◆ Task statement
From the line with "E4 | The Genius Factor" to the line with "with our system", retype every line exactly, including those two, and leave out the rest of the data below.

[Collection entries]
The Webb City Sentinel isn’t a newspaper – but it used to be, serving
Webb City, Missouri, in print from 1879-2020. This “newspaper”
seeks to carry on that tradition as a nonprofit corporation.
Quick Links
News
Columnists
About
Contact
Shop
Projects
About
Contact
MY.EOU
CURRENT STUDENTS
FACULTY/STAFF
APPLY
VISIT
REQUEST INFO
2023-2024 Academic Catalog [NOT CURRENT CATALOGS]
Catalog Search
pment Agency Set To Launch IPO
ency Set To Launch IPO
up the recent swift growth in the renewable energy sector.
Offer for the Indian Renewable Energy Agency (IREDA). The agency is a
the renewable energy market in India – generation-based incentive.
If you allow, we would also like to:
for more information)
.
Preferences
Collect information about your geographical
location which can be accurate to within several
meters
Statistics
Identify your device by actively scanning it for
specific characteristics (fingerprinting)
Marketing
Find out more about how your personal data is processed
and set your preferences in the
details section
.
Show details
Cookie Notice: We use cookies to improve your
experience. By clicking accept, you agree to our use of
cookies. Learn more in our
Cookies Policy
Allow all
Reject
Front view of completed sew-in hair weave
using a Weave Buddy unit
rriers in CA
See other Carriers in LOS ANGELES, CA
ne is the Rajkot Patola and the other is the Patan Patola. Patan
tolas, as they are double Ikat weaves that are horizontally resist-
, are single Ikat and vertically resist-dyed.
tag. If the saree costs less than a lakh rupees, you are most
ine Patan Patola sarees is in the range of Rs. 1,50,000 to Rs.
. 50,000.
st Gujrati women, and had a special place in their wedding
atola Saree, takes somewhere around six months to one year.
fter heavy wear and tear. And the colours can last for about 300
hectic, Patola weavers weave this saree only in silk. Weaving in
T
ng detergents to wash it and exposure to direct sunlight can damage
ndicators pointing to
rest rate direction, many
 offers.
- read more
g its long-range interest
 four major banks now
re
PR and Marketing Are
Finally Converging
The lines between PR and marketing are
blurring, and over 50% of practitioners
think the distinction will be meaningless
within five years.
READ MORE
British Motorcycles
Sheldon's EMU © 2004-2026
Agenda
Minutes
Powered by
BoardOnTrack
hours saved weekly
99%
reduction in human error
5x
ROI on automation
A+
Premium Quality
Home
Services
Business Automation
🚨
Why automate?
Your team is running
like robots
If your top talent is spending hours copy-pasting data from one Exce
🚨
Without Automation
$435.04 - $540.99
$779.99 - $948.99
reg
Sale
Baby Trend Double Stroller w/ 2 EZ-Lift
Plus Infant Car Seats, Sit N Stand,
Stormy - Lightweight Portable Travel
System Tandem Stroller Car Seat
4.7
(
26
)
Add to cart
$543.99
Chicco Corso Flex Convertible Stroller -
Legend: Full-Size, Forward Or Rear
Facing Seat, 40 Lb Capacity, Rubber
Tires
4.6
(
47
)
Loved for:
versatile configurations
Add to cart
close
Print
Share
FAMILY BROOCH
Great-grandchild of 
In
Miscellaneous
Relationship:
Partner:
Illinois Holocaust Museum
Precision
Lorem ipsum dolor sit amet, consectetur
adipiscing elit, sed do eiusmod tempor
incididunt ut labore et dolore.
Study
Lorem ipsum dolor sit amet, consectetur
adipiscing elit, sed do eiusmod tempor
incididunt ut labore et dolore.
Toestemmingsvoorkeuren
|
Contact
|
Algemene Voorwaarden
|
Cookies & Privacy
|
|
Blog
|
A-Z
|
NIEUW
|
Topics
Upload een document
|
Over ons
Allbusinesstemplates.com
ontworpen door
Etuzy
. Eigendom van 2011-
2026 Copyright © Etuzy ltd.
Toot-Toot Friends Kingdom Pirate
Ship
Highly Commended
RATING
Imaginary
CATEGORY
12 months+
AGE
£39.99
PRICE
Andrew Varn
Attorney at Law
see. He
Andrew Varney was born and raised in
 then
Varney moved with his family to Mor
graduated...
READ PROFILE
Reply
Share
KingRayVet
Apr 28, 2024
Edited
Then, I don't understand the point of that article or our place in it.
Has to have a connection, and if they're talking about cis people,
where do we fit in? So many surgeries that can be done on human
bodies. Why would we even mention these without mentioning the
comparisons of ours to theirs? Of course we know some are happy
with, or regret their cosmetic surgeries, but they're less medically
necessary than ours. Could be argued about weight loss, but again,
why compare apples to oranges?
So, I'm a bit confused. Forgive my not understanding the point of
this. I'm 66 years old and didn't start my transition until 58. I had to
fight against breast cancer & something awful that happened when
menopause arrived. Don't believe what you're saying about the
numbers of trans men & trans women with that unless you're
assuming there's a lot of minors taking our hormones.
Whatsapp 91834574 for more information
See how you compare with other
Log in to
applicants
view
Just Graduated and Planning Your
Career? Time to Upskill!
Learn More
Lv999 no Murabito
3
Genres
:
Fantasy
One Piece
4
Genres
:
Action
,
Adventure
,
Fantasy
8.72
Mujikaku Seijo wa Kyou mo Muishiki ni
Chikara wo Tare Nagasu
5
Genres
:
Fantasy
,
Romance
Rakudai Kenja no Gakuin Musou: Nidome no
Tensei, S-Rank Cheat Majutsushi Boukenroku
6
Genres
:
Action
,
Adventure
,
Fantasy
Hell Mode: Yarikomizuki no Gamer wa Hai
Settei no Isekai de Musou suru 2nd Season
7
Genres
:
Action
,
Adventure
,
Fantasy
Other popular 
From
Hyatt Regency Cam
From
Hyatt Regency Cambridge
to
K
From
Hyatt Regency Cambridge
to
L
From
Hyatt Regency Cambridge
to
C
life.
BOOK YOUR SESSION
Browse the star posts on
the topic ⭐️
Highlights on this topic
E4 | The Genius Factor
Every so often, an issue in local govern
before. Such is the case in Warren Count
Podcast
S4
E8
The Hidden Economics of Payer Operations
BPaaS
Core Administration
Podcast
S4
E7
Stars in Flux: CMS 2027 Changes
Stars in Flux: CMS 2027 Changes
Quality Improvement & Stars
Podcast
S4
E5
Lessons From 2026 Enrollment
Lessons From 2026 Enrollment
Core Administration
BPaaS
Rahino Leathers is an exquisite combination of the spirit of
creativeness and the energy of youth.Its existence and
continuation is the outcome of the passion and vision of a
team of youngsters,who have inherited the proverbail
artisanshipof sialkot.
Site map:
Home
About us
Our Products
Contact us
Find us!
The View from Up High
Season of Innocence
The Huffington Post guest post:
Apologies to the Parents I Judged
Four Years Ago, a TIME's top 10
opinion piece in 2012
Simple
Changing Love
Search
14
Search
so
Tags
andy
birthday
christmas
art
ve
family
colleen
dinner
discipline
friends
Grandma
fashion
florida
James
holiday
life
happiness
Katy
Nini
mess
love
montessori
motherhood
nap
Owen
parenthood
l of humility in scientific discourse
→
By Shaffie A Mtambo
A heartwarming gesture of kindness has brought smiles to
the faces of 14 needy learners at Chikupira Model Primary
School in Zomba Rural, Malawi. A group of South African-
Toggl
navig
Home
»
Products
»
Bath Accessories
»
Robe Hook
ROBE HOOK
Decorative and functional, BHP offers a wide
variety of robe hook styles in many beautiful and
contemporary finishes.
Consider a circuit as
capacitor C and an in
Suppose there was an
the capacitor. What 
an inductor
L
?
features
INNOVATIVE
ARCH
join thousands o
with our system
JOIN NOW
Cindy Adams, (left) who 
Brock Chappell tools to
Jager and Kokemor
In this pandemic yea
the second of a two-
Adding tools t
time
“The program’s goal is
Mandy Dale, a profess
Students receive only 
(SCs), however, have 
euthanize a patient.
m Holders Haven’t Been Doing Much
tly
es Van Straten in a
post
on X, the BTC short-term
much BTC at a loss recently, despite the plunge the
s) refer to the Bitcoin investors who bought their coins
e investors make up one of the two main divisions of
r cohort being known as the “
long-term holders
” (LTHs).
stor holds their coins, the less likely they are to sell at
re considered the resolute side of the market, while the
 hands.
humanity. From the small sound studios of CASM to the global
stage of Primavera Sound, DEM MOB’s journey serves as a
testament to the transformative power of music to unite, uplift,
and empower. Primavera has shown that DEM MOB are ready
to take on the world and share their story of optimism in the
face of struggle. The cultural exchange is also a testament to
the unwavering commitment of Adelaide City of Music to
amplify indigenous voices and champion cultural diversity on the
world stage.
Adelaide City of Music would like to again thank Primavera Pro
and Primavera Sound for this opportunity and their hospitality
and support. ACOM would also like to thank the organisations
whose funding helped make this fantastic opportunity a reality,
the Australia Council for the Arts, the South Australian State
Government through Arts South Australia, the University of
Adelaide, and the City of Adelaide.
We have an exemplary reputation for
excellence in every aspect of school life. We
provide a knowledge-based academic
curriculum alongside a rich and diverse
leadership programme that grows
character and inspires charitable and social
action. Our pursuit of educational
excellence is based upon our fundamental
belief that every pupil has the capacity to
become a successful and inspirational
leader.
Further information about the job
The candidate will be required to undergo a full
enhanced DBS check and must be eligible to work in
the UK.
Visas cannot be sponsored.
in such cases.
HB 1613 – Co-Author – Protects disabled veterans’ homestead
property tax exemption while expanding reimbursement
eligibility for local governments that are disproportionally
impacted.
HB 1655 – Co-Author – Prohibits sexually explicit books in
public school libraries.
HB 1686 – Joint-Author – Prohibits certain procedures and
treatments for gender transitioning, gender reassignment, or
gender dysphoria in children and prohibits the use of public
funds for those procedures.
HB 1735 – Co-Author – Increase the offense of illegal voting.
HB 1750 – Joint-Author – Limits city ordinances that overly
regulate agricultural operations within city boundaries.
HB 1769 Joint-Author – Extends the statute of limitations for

◆ Answer area
E4 | The Genius Factor
Every so often, an issue in local govern
before. Such is the case in Warren Count
Podcast
S4
E8
The Hidden Economics of Payer Operations
BPaaS
Core Administration
Podcast
S4
E7
Stars in Flux: CMS 2027 Changes
Stars in Flux: CMS 2027 Changes
Quality Improvement & Stars
Podcast
S4
E5
Lessons From 2026 Enrollment
Lessons From 2026 Enrollment
Core Administration
BPaaS
Rahino Leathers is an exquisite combination of the spirit of
creativeness and the energy of youth.Its existence and
continuation is the outcome of the passion and vision of a
team of youngsters,who have inherited the proverbail
artisanshipof sialkot.
Site map:
Home
About us
Our Products
Contact us
Find us!
The View from Up High
Season of Innocence
The Huffington Post guest post:
Apologies to the Parents I Judged
Four Years Ago, a TIME's top 10
opinion piece in 2012
Simple
Changing Love
Search
14
Search
so
Tags
andy
birthday
christmas
art
ve
family
colleen
dinner
discipline
friends
Grandma
fashion
florida
James
holiday
life
happiness
Katy
Nini
mess
love
montessori
motherhood
nap
Owen
parenthood
l of humility in scientific discourse
→
By Shaffie A Mtambo
A heartwarming gesture of kindness has brought smiles to
the faces of 14 needy learners at Chikupira Model Primary
School in Zomba Rural, Malawi. A group of South African-
Toggl
navig
Home
»
Products
»
Bath Accessories
»
Robe Hook
ROBE HOOK
Decorative and functional, BHP offers a wide
variety of robe hook styles in many beautiful and
contemporary finishes.
Consider a circuit as
capacitor C and an in
Suppose there was an
the capacitor. What 
an inductor
L
?
features
INNOVATIVE
ARCH
join thousands o
with our system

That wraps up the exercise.